The Brightness slider controls how dark the screen gets when it dims. If Sleeper was installed when your Mac was started up, moving the brightness slider will temporarily change the brightness of your screen to show you how it will look when Sleeper's screen saver is active. To avoid the brightness preview, you can option-click on the slider and enter a numerical value directly.
The Flash keyboard LEDs when attention is required checkbox is enabled if you have an extended keyboard that has the green LED lights on the right hand side. Usually, applications that need attention will flash an icon over the Apple or application menus in the menu bar. When the screen is dimmed, you won't be able to see this, so Sleeper provides the option of flashing the keyboard lights to let you know that something needs your attention.
The Don't wake up for mouse movement checkbox tells Sleeper not to undim the screen until a key or mouse button is pressed, rather than whenever the mouse is moved. This prevents your screen from undimming when the mouse is bumped.
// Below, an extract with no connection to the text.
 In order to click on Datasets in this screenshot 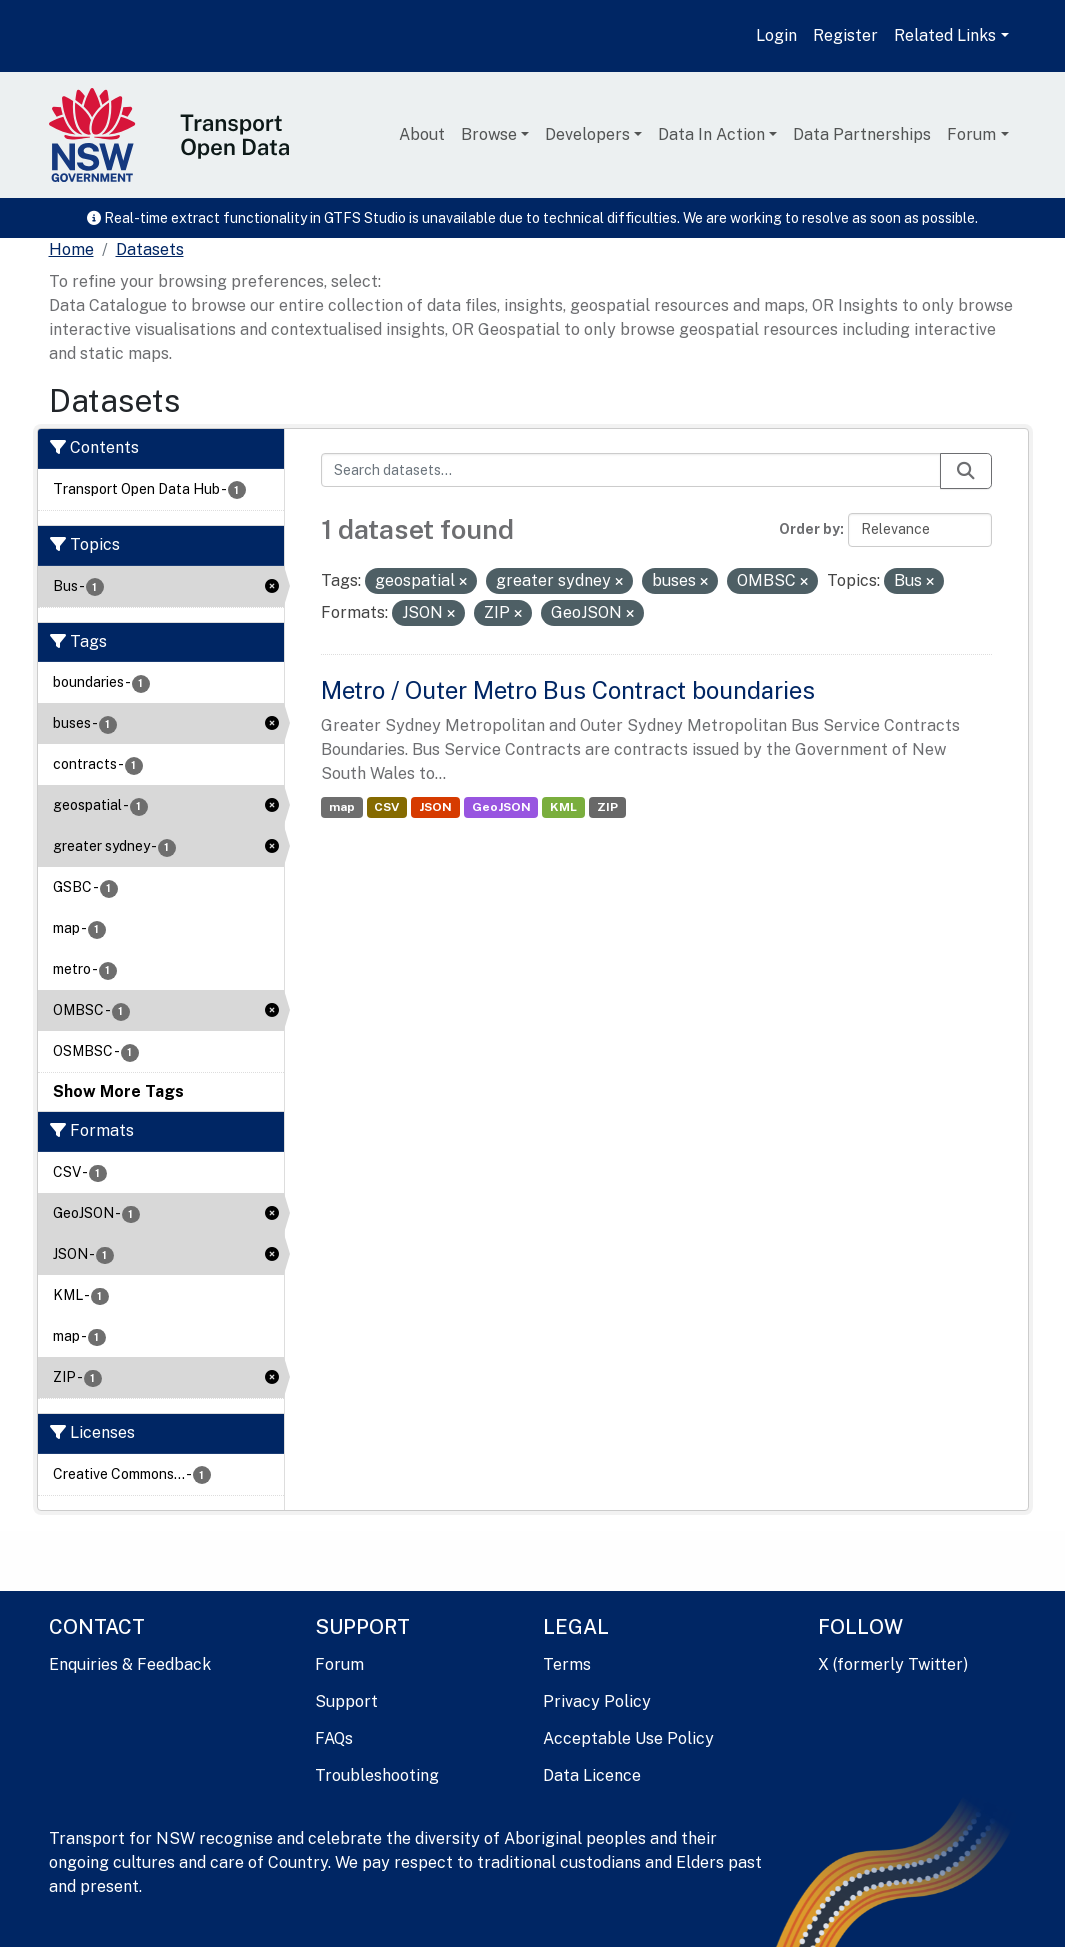 , I will do `click(150, 249)`.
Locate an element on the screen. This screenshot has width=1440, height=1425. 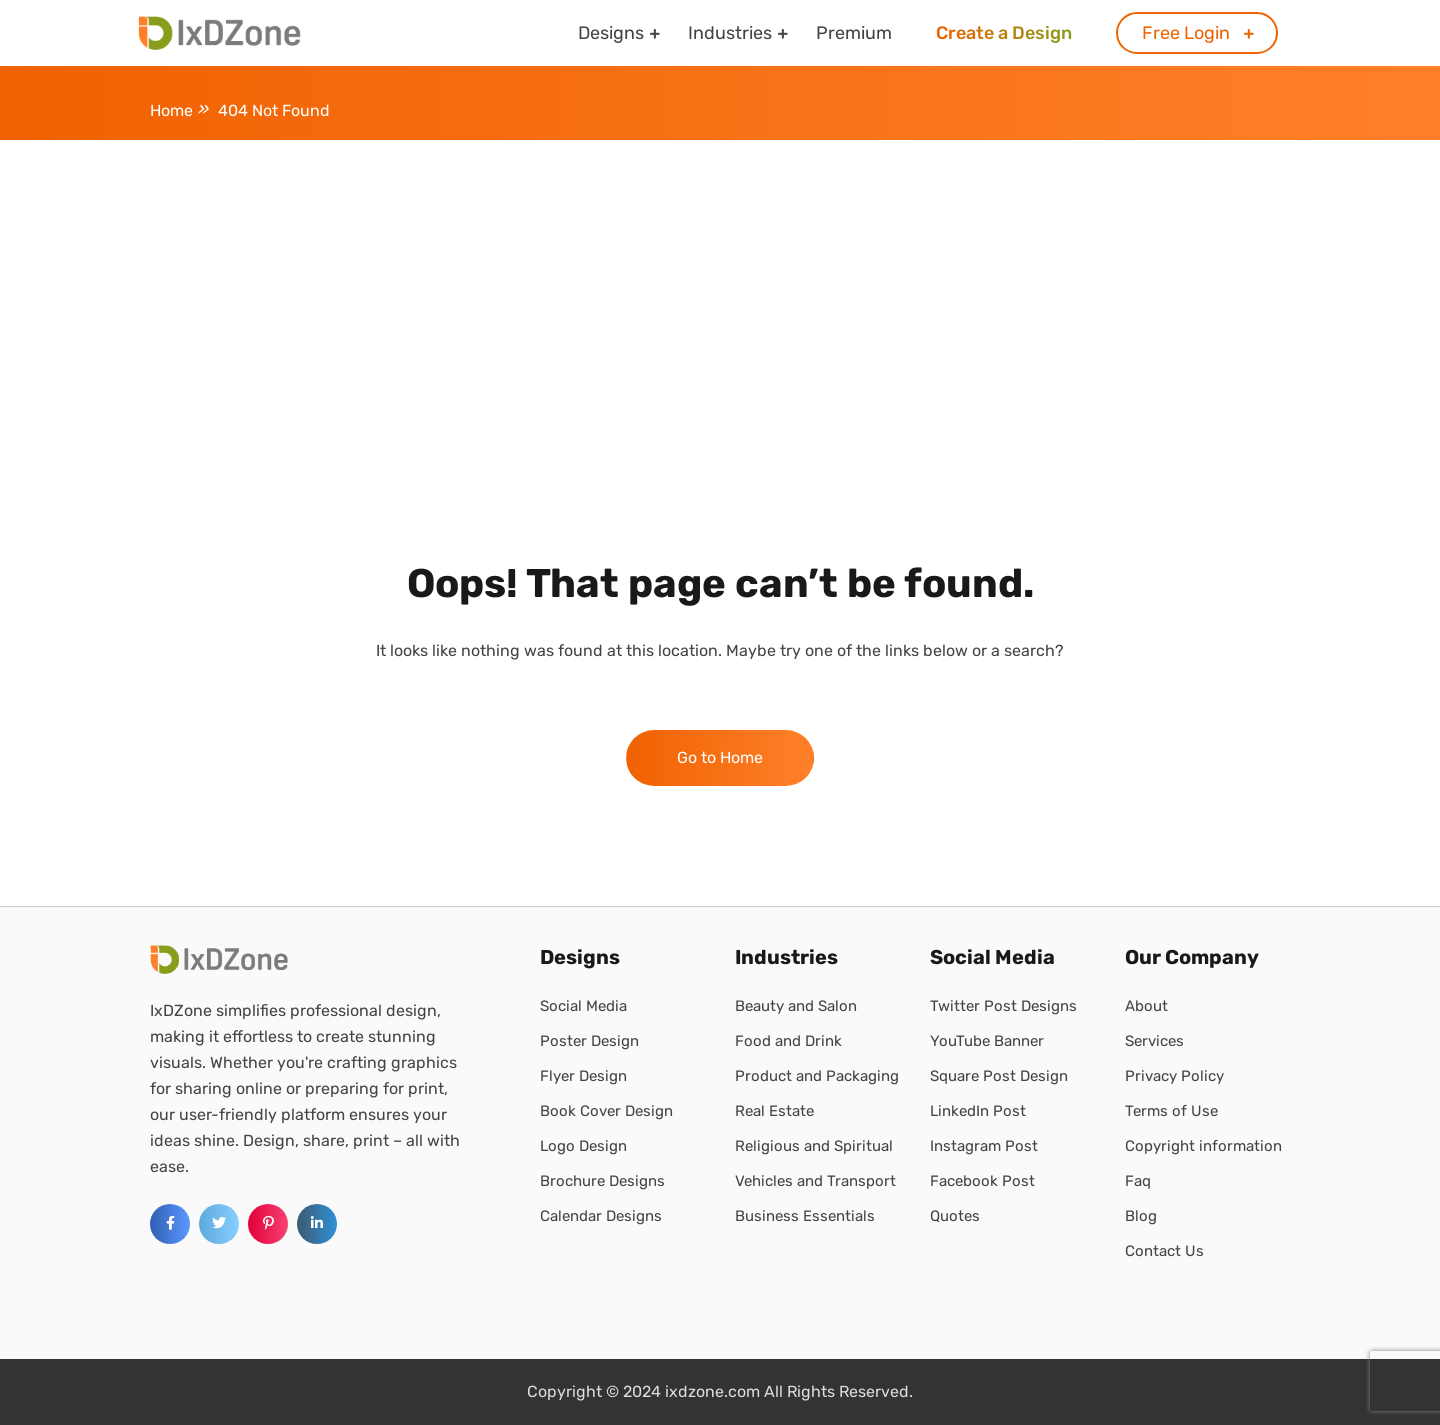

Sleeper also allows you to put the mouse in one corner of the screen to dim immediately, and in another corner to prevent the screen from dimming even after you Mac has been idle longer than the screen saver delay time. The Dim Now and Dim Never buttons allow you to select these corners, and the Use hot corners checkbox lets you to turn the feature on and off. Note that on multiple-monitor systems, the hot corners are the corners of the screen with the menu bar on it.
Additional Notes
Sleeper works by changing the monitor's gamma table, which controls the brightness of the signals which drive the display. Doing this requires Color Quickdraw and GDevice support for your monitor(s), so Sleeper's screen dimming will not work on the "compact" Mac models (512, Plus, SE, SE/30, Classic). If you use Sleeper on one of these machines, the screen saver will be disabled, but the disk sleep feature will still work.